La société étant devenue si complexe pour eux qu'ils ont parfois du mal à se positioner par rapport aux nombreuses données et informations faisant d'un enfant, un adulte plus ou moins équilibré.
Difficile métier que celui de parents. Nos propres enfants apprenent à leur dépend que la lutte se compte en énergie physique et mentale. On donne à ses enfants sans compter.
Que doivent apporter à leur tour ces enfants ? Une tendre reconnaissance, quelles que soient les erreurs des parents.
Parfois, les grands parents sont en panne. D'une manière ou d'une autre, ils peuvent le devenir.
La maladie. Mais assez souvent, la fatigue qui ne les quitte plus. Une fatigue qui peut devenir chronique. La maladie physique se voit. Mais l'épuisement moral, jamais. D'où, bien souvent, les malentendus. Et les procès d'intentions envers les grands parents.
Ou le grand parent unique. Celui qui a mené les mêmes batailles que celles de ses enfants devenus adultes, mais multipliées par deux. Puisque seul pour affronter. Sur le long terme bien souvent, puisque les années de plus c'est déjà une avancée en expérience de toutes sortes. Bonnes ou mauvaises. Pas simple de reconnaître cela lorsqu'on a encore la jeunesse pour soi.
Les petits enfants sont des boules d'énergie pour le grand père ou la grand mère. Du pétillant et un rappel de l'enfance de ses propres enfants. Un cadeau prolongé.

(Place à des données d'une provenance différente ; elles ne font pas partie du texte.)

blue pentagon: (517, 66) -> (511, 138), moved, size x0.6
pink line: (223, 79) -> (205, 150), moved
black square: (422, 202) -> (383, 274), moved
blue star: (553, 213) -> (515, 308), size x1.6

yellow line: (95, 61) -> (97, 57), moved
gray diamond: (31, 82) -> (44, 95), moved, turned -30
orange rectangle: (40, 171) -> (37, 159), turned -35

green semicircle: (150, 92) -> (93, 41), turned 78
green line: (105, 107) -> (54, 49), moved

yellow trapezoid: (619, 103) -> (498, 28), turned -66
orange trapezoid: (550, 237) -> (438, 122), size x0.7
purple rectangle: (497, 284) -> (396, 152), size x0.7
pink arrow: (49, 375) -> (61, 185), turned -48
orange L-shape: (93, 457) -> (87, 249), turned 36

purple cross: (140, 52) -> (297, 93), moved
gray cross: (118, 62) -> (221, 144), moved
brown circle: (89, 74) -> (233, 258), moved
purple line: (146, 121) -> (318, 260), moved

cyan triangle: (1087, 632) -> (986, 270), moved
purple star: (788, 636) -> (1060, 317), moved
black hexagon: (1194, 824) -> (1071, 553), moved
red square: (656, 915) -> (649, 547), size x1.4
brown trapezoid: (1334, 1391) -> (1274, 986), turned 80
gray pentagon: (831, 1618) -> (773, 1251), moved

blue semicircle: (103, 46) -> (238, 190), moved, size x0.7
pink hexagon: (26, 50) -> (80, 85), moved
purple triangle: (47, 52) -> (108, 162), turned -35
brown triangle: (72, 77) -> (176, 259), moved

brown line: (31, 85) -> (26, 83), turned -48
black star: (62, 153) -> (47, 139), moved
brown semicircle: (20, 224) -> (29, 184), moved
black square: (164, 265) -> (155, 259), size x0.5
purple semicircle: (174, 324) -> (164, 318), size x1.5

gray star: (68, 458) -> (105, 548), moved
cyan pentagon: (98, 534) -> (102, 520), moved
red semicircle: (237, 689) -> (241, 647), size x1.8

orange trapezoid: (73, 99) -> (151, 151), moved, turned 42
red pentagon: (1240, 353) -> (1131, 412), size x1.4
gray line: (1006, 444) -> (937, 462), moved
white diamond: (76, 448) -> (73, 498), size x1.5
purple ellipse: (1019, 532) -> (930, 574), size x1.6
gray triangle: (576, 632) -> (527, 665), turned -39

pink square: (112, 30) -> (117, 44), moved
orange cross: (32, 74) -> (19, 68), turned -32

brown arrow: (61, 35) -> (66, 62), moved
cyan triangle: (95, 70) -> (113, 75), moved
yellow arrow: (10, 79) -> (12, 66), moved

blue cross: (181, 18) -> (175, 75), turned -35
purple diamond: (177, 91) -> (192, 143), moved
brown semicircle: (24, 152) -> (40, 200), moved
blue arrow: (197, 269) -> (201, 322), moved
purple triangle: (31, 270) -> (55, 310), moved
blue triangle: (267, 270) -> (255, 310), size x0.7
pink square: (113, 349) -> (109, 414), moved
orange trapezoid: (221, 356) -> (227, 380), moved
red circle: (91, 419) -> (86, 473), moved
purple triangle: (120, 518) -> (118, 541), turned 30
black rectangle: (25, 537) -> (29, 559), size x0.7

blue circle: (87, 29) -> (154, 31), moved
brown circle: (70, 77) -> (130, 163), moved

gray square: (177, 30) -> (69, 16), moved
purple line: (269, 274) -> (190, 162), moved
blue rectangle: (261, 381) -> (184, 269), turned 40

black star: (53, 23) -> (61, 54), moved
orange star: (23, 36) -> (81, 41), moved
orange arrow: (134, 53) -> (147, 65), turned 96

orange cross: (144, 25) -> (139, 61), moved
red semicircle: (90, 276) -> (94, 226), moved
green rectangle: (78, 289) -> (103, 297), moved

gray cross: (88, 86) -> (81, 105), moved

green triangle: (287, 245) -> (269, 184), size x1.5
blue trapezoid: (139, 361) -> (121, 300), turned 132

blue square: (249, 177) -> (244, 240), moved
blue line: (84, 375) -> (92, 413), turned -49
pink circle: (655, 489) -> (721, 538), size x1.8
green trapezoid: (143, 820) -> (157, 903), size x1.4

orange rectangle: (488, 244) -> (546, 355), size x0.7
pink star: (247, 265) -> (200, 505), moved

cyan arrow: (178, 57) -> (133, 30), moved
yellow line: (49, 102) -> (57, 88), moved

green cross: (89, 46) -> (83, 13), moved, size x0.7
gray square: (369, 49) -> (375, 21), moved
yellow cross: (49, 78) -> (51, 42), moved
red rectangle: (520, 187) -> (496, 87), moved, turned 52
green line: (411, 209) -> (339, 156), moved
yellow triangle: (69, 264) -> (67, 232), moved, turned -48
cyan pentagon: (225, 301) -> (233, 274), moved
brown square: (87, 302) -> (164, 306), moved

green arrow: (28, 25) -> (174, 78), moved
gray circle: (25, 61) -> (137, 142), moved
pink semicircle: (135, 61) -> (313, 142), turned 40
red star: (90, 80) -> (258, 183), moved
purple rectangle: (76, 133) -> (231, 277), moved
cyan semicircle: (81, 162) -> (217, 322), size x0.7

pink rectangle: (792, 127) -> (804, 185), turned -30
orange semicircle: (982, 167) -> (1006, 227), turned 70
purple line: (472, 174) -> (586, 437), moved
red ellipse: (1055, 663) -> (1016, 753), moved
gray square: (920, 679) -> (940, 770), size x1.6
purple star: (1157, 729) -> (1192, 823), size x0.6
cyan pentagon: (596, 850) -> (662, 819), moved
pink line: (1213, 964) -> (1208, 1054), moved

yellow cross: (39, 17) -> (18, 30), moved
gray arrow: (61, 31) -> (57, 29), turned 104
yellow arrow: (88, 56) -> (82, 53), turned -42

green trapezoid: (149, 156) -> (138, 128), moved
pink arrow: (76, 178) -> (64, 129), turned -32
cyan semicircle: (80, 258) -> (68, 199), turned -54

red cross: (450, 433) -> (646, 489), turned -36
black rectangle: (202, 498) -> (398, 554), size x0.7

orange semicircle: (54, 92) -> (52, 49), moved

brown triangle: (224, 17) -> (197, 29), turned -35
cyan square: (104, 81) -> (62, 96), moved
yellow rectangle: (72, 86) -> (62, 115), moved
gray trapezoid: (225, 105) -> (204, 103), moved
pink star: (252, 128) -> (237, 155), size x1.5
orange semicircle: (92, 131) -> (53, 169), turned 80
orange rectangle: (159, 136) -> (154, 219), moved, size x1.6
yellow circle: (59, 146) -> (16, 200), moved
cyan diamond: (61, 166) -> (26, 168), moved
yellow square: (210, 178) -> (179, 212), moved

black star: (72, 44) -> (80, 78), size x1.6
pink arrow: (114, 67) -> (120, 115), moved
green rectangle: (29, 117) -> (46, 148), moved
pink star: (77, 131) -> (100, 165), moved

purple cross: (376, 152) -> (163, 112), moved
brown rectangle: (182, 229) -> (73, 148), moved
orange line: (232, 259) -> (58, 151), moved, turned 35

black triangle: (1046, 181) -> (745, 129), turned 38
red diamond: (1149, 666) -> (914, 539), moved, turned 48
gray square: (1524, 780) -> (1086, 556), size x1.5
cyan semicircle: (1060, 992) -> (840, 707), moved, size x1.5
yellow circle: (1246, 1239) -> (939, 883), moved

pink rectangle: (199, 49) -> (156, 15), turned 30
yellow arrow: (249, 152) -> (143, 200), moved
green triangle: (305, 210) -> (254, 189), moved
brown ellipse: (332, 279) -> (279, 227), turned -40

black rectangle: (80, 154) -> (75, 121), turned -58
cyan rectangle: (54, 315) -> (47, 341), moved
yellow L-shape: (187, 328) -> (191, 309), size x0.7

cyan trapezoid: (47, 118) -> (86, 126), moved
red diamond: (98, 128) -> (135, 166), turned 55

Marilyn, petite poupée brune aux yeux vifs, fut la première de la liste. Délicate fillette pleine de ressort. Esprit toujours en alerte et prêt à comprendre tout ce qui gravite autour d'elle. Fragile petite beauté, mais au tempérament affirmé. Aussi coquine qu'elle pouvait se le permettre. Boudeuse à ses heures. Jouant beaucoup de son charme
Steven est venu mettre sa gentille personne, au menu de la famille. Visage fin. Petits yeux curieux. Tranquille second de sa soeur.
J'ai passé d'agréables moments avec ces deux là.
J'ai beaucoup rit aussi.
Me voilà ensuite transportée du côté des trois suivants.
Camille au tempérament calme, bien que bouillonnant intérieurement, quelquefois. De grosses brassées de gentillesse. De beaux traits. Un grain de peau délicat. Des yeux rieurs. Un regard profond.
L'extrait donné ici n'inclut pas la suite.